The past few months have certainly demonstrated successful virtual transitions within schools and universities globally.  Zhejiang University in China for example, has managed to upload more than 5,000 courses online just two weeks into lockdown using “DingTalk ZJU”. Imperial College London meanwhile, started offering a course on the science of coronavirus, which is now the most enrolled class launched in 2020 on Coursera.

For educational trainer Deborah Stapleton, distance learning has already brought with it, numerous benefits: “Coronavirus has given schools Zoom, Microsoft Teams and Google Classroom; turning a laptop screen into a classroom for a truly collaborative online dialogue.
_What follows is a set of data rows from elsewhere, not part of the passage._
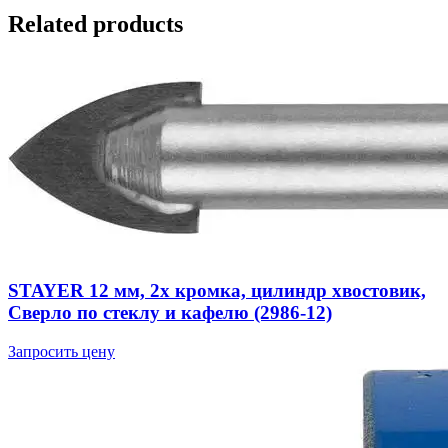
Related products
STAYER 12 мм, 2х кромка, цилиндр хвостовик,
Сверло по стеклу и кафелю (2986-12)
Запросить цену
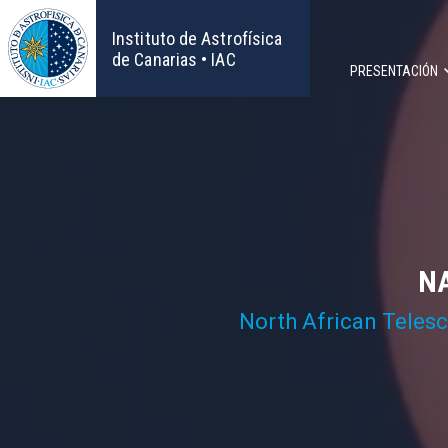
Pasar
al
Instituto de Astrofísica
contenido
de Canarias • IAC
PRESENTACIÓN
principal
Navega
principa
NA
North African Teles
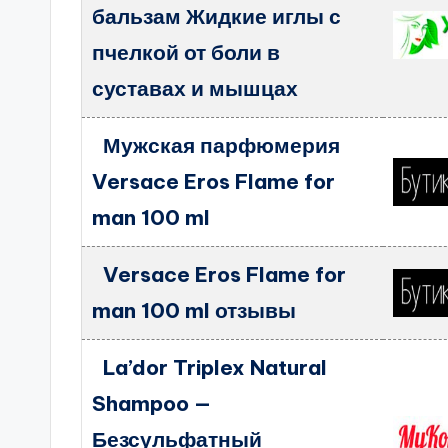
бальзам Жидкие иглы с
пчелкой от боли в
суставах и мышцах
Мужская парфюмерия
Versace Eros Flame for
man 100 ml
Versace Eros Flame for
man 100 ml отзывы
La’dor Triplex Natural
Shampoo —
Безсульфатный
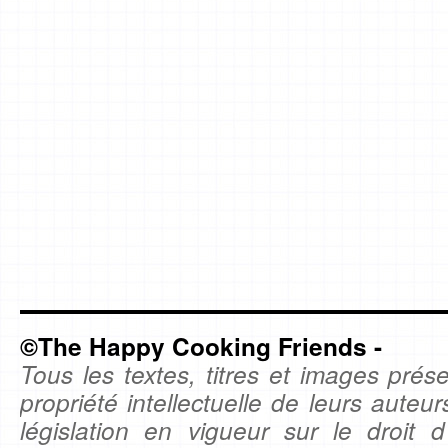
©The Happy Cooking Friends -
Tous les textes, titres et images prése
propriété intellectuelle de leurs auteu
législation en vigueur sur le droit d'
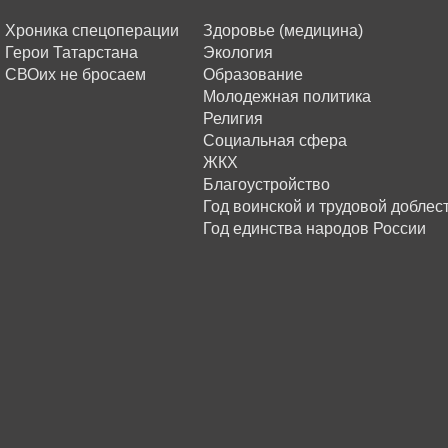
Хроника спецоперации
Здоровье (медицина)
Герои Татарстана
Экология
СВОих не бросаем
Образование
Молодежная политика
Религия
Социальная сфера
ЖКХ
Благоустройство
Год воинской и трудовой доблес
Год единства народов России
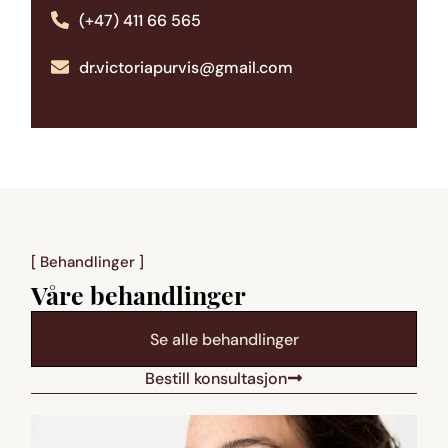
(+47) 411 66 565
dr.victoriapurvis@gmail.com
[ Behandlinger ]
Våre behandlinger
Se alle behandlinger
Bestill konsultasjon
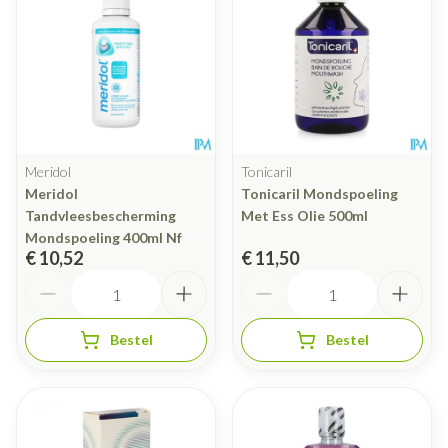
Meridol
Tonicaril
Meridol
Tonicaril Mondspoeling
Tandvleesbescherming
Met Ess Olie 500ml
Mondspoeling 400ml Nf
€ 10,52
€ 11,50
Aantal
Aantal
Bestel
Bestel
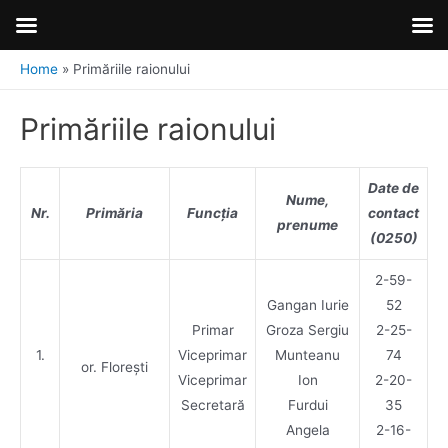
Home
Primăriile raionului
Primăriile raionului
Date de
Nume,
Nr.
Primăria
Funcția
contact
prenume
(0250)
2-59-
Gangan Iurie
52
Primar
Groza Sergiu
2-25-
1.
Viceprimar
Munteanu
74
or. Florești
Viceprimar
Ion
2-20-
Secretară
Furdui
35
Angela
2-16-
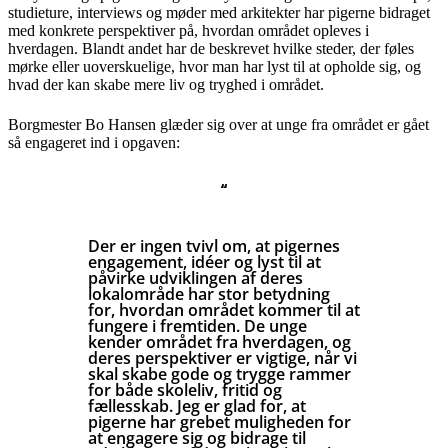
studieture, interviews og møder med arkitekter har pigerne bidraget
med konkrete perspektiver på, hvordan området opleves i
hverdagen. Blandt andet har de beskrevet hvilke steder, der føles
mørke eller uoverskuelige, hvor man har lyst til at opholde sig, og
hvad der kan skabe mere liv og tryghed i området.
Borgmester Bo Hansen glæder sig over at unge fra området er gået
så engageret ind i opgaven:
“
Der er ingen tvivl om, at pigernes
engagement, idéer og lyst til at
påvirke udviklingen af deres
lokalområde har stor betydning
for, hvordan området kommer til at
fungere i fremtiden. De unge
kender området fra hverdagen, og
deres perspektiver er vigtige, når vi
skal skabe gode og trygge rammer
for både skoleliv, fritid og
fællesskab. Jeg er glad for, at
pigerne har grebet muligheden for
at engagere sig og bidrage til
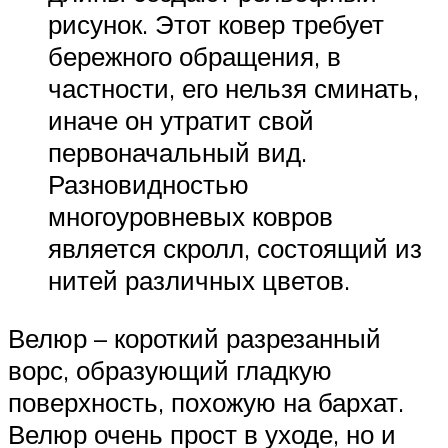
рисунок. Этот ковер требует
бережного обращения, в
частности, его нельзя сминать,
иначе он утратит свой
первоначальный вид.
Разновидностью
многоуровневых ковров
является скролл, состоящий из
нитей различных цветов.
Велюр – короткий разрезанный
ворс, образующий гладкую
поверхность, похожую на бархат.
Велюр очень прост в уходе, но и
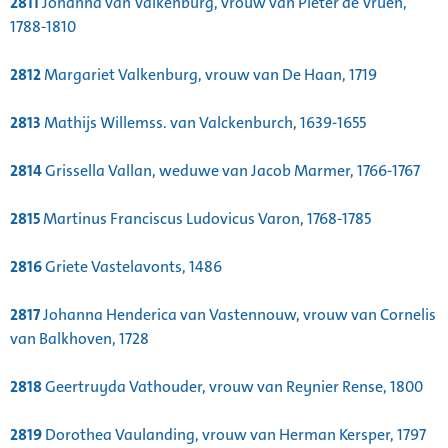
2811
Johanna van Valkenburg, vrouw van Pieter de Vrueh,
1788-1810
2812
Margariet Valkenburg, vrouw van De Haan, 1719
2813
Mathijs Willemss. van Valckenburch, 1639-1655
2814
Grissella Vallan, weduwe van Jacob Marmer, 1766-1767
2815
Martinus Franciscus Ludovicus Varon, 1768-1785
2816
Griete Vastelavonts, 1486
2817
Johanna Henderica van Vastennouw, vrouw van Cornelis
van Balkhoven, 1728
2818
Geertruyda Vathouder, vrouw van Reynier Rense, 1800
2819
Dorothea Vaulanding, vrouw van Herman Kersper, 1797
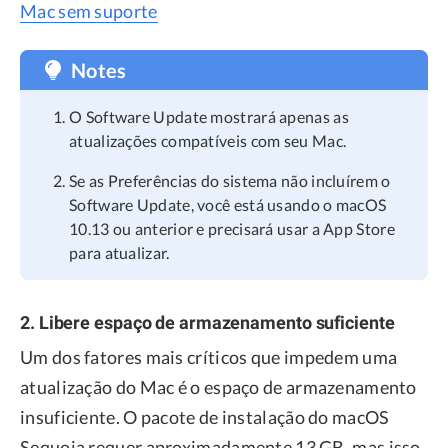
Mac sem suporte
Notes
O Software Update mostrará apenas as
atualizações compatíveis com seu Mac.
Se as Preferências do sistema não incluírem o
Software Update, você está usando o macOS
10.13 ou anterior e precisará usar a App Store
para atualizar.
2. Libere espaço de armazenamento suficiente
Um dos fatores mais críticos que impedem uma
atualização do Mac é o espaço de armazenamento
insuficiente. O pacote de instalação do macOS
Sequoia requer aproximadamente 13 GB, mas isso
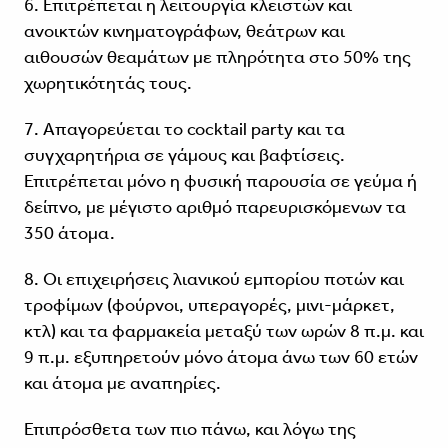
6. Επιτρέπεται η λειτουργία κλειστών και
ανοικτών κινηματογράφων, θεάτρων και
αιθουσών θεαμάτων με πληρότητα στο 50% της
χωρητικότητάς τους.
7. Απαγορεύεται το cocktail party και τα
συγχαρητήρια σε γάμους και βαφτίσεις.
Επιτρέπεται μόνο η φυσική παρουσία σε γεύμα ή
δείπνο, με μέγιστο αριθμό παρευρισκόμενων τα
350 άτομα.
8. Οι επιχειρήσεις λιανικού εμπορίου ποτών και
τροφίμων (φούρνοι, υπεραγορές, μινι-μάρκετ,
κτλ) και τα φαρμακεία μεταξύ των ωρών 8 π.μ. και
9 π.μ. εξυπηρετούν μόνο άτομα άνω των 60 ετών
και άτομα με αναπηρίες.
Επιπρόσθετα των πιο πάνω, και λόγω της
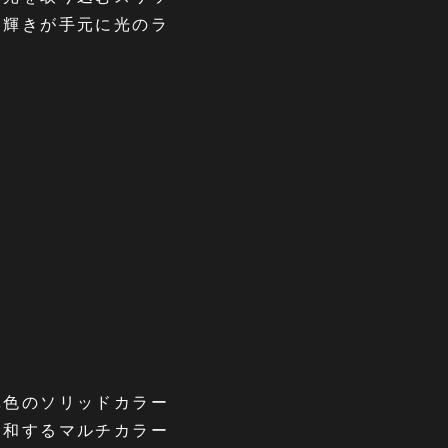
る輝きが手元に光のラ
単色のソリッドカラー
調和するマルチカラー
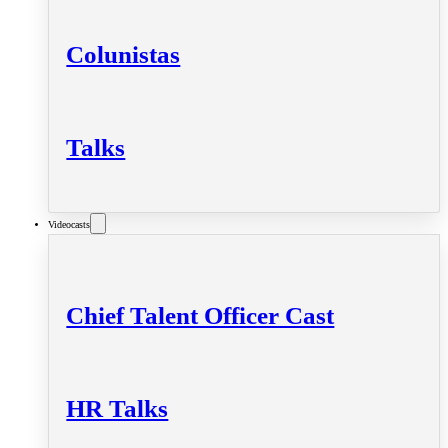
Colunistas
Talks
Videocasts
Chief Talent Officer Cast
HR Talks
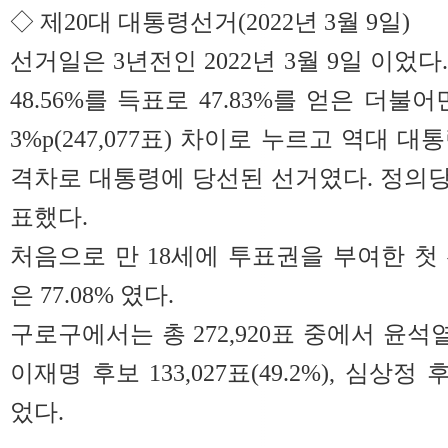
◇ 제20대 대통령선거(2022년 3월 9일)
선거일은 3년전인 2022년 3월 9일 이었다
48.56%를 득표로 47.83%를 얻은
더불어
3%p(247,077표) 차이로 누르고 역대 
격차로 대통령에 당선된 선거였다. 정의당 
표했다.
처음으로 만 18세에 투표권을 부여한 첫
은 77.08% 였다.
구로구에서는 총 272,920표 중에서 윤석열 후
이재명 후보 133,027표(49.2%), 심상정 후
었다.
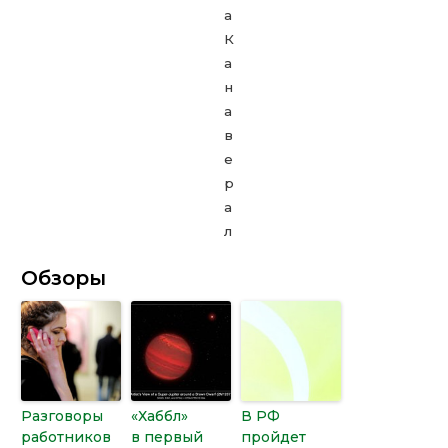
Обзоры
Разговоры
«Хаббл»
В РФ
работников
в первый
пройдет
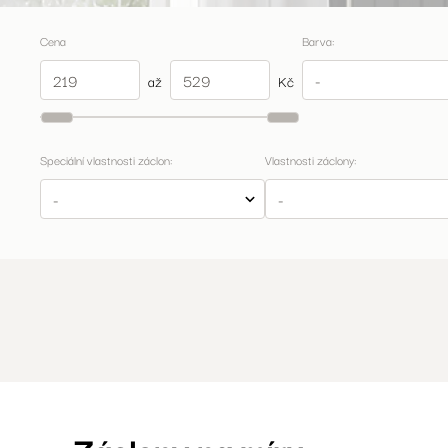
Cena
Barva:
až
Kč
Speciální vlastnosti záclon:
Vlastnosti záclony:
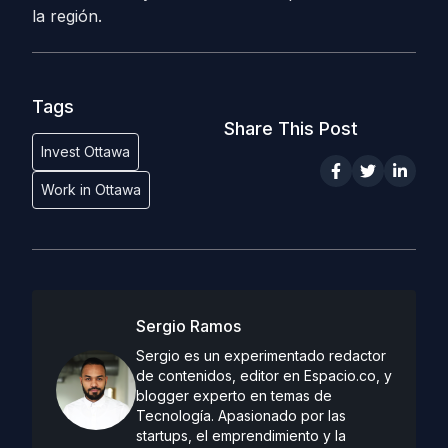
la región.
Tags
Share This Post
Invest Ottawa
Work in Ottawa
Sergio Ramos
Sergio es un experimentado redactor
de contenidos, editor en Espacio.co, y
blogger experto en temas de
Tecnología. Apasionado por las
startups, el emprendimiento y la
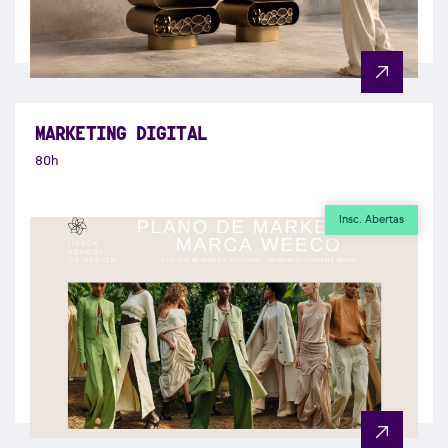
MARKETING DIGITAL
80h
Insc. Abertas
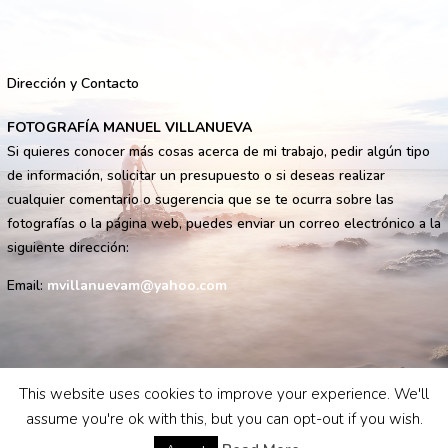
Dirección y Contacto
FOTOGRAFÍA MANUEL VILLANUEVA
Si quieres conocer más cosas acerca de mi trabajo, pedir algún tipo
de información, solicitar un presupuesto o si deseas realizar
cualquier comentario o sugerencia que se te ocurra sobre las
fotografías o la página web, puedes enviar un correo electrónico a la
siguiente dirección:
Email:
mvillanuevam@yahoo.com
This website uses cookies to improve your experience. We'll
assume you're ok with this, but you can opt-out if you wish.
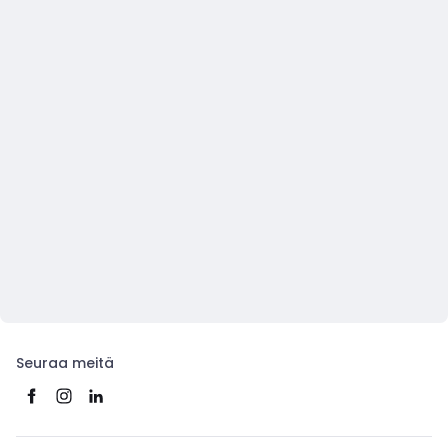
Seuraa meitä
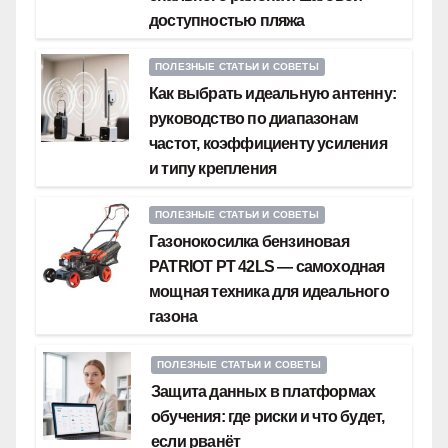
доступностью пляжа
ПОЛЕЗНЫЕ СТАТЬИ И СОВЕТЫ
Как выбрать идеальную антенну:
руководство по диапазонам
частот, коэффициенту усиления
и типу крепления
ПОЛЕЗНЫЕ СТАТЬИ И СОВЕТЫ
Газонокосилка бензиновая
PATRIOT PT 42LS — самоходная
мощная техника для идеального
газона
ПОЛЕЗНЫЕ СТАТЬИ И СОВЕТЫ
Защита данных в платформах
обучения: где риски и что будет,
если рванёт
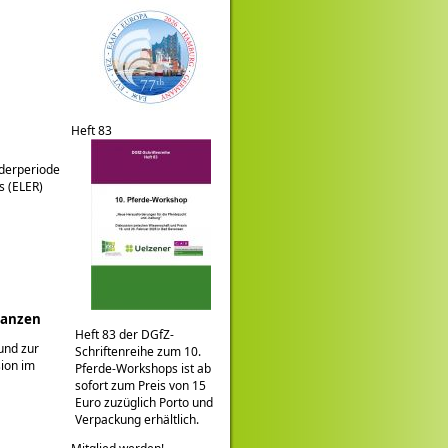
Heft 83
derperiode
s (ELER)
lanzen
Heft 83 der DGfZ-
und zur
Schriftenreihe zum 10.
sion im
Pferde-Workshops ist ab
sofort zum Preis von 15
Euro zuzüglich Porto und
Verpackung erhältlich.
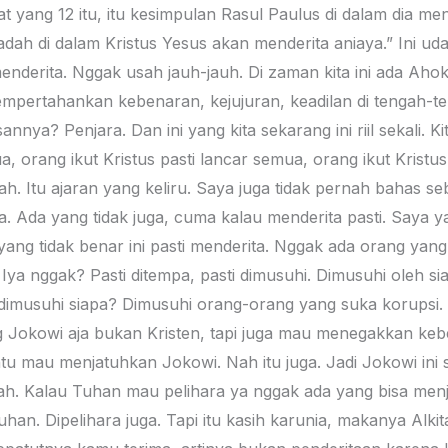
yat yang 12 itu, itu kesimpulan Rasul Paulus di dalam dia m
ah di dalam Kristus Yesus akan menderita aniaya.” Ini udah,
nderita. Nggak usah jauh-jauh. Di zaman kita ini ada Ahok
 mempertahankan kebenaran, kejujuran, keadilan di tengah-t
nnya? Penjara. Dan ini yang kita sekarang ini riil sekali. Kita
ua, orang ikut Kristus pasti lancar semua, orang ikut Kris
h. Itu ajaran yang keliru. Saya juga tidak pernah bahas s
emua. Ada yang tidak juga, cuma kalau menderita pasti. Say
yang tidak benar ini pasti menderita. Nggak ada orang ya
. Iya nggak? Pasti ditempa, pasti dimusuhi. Dimusuhi oleh s
 dimusuhi siapa? Dimusuhi orang-orang yang suka korupsi
g Jokowi aja bukan Kristen, tapi juga mau menegakkan kebe
tu mau menjatuhkan Jokowi. Nah itu juga. Jadi Jokowi ini 
lah. Kalau Tuhan mau pelihara ya nggak ada yang bisa me
han. Dipelihara juga. Tapi itu kasih karunia, makanya Alki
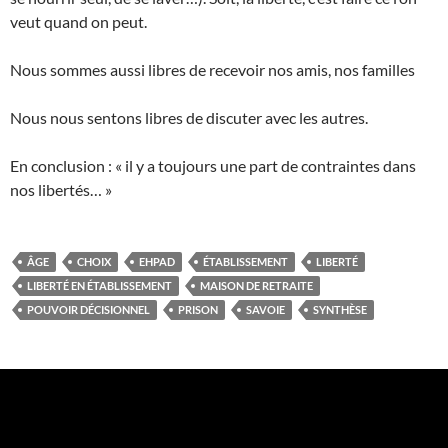
veut quand on peut.
Nous sommes aussi libres de recevoir nos amis, nos familles
Nous nous sentons libres de discuter avec les autres.
En conclusion : « il y a toujours une part de contraintes dans
nos libertés… »
ÂGE
CHOIX
EHPAD
ÉTABLISSEMENT
LIBERTÉ
LIBERTÉ EN ÉTABLISSEMENT
MAISON DE RETRAITE
POUVOIR DÉCISIONNEL
PRISON
SAVOIE
SYNTHÈSE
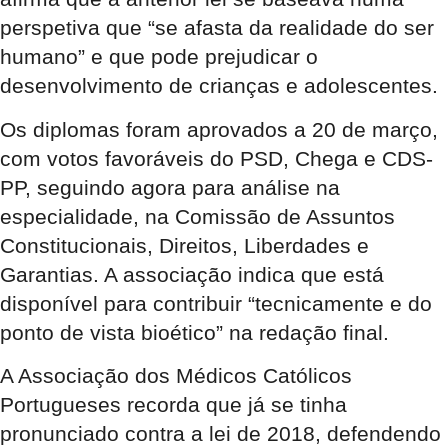
perspetiva que “se afasta da realidade do ser
humano” e que pode prejudicar o
desenvolvimento de crianças e adolescentes.
Os diplomas foram aprovados a 20 de março,
com votos favoráveis do PSD, Chega e CDS-
PP, seguindo agora para análise na
especialidade, na Comissão de Assuntos
Constitucionais, Direitos, Liberdades e
Garantias. A associação indica que está
disponível para contribuir “tecnicamente e do
ponto de vista bioético” na redação final.
A Associação dos Médicos Católicos
Portugueses recorda que já se tinha
pronunciado contra a lei de 2018, defendendo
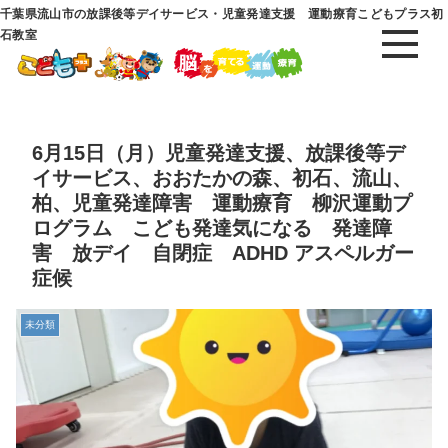
千葉県流山市の放課後等デイサービス・児童発達支援 運動療育こどもプラス初
石教室
6月15日（月）児童発達支援、放課後等デ
イサービス、おおたかの森、初石、流山、
柏、児童発達障害 運動療育 柳沢運動プ
ログラム こども発達気になる 発達障
害 放デイ 自閉症 ADHD アスペルガー
症候
未分類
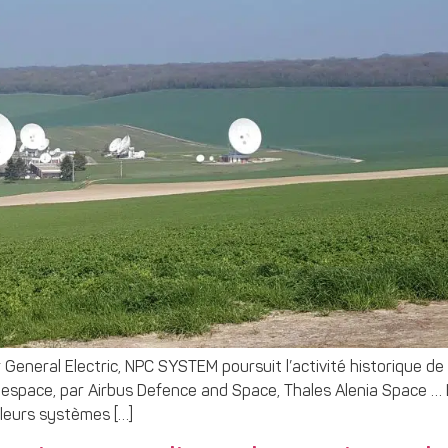
General Electric, NPC SYSTEM poursuit l’activité historique de ‘’s
espace, par Airbus Defence and Space, Thales Alenia Space … L’
 leurs systèmes […]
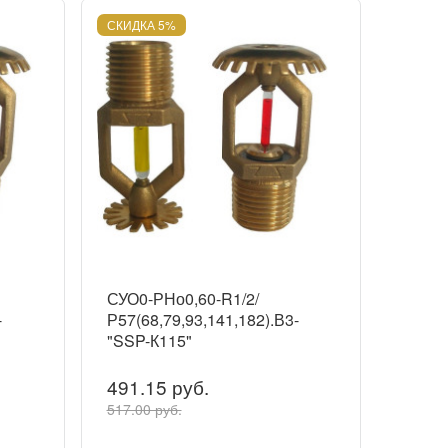
СКИДКА 5%
СУО0-РНо0,60-R1/2/
-
Р57(68,79,93,141,182).В3-
"SSP-К115"
491.15 руб.
517.00 руб.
Engaging students can also be managed effectively through chat groups, video meetings, voting, even document sharing. With the appropriate planning, there’s no reason why traditional offline and e-learning can’t complement one other supremely well."

To assist schools in the UK in the adaptation process, just after the UK’s lockdown began, the Department for Education launched a new online school, the Oak National Academy, where 2m lessons were accessed by learners across the country in its first week, suggesting that necessity really is the mother of invention.

“Fortunately, the UK was leading the way in facilitating distance learning long before coronavirus made it necessary,” adds education consultant Giles Anderson, “with 58% of Brits aged 16 to 24 using online learning materials, and 29% enrolled in online courses in 2019.”

For Anderson, today’s students are also at an advantage when it comes to using digital learning tools: “Unlike previous generations, they’ve grown up with extensive exposure to computers, smartphones, tablets and other smart devices. This means that they’re both more readily able to use these tools without major adjustment periods and, more notably, they respond better to them. They’re adept with using digital tools independently and also have experience with information rich media such as videos and interactive tutorials.”

Another advantage for the current tech native generation is the opportunity for students to pioneer new ways of interacting with each other using technology. A case in point - while traditional sports clubs have been put on hold due to social distancing; technology-driven clubs like esports have developed from a relatively niche hobby to a well-respected extracurricular activity. In fact, 1 in 5 schools around the world currently have an esports programme, while 71% are considering or might consider adding an esports programme in the future.


That said, as educational institutions embrace change, many are struggling with the impact on their existing IT infrastructure. Given that classrooms in the near future could be hosting numerous personal devices, laptops, drones, chatbots, and 3D printers, it’s important that the underlying network and back of house technologies are sufficiently robust.

Anticipating this, 81% of schools, colleges and universities in the UK have invested in improving their wireless networks to ensure that all these solutions are deployed with reliable performance in order to best engage students.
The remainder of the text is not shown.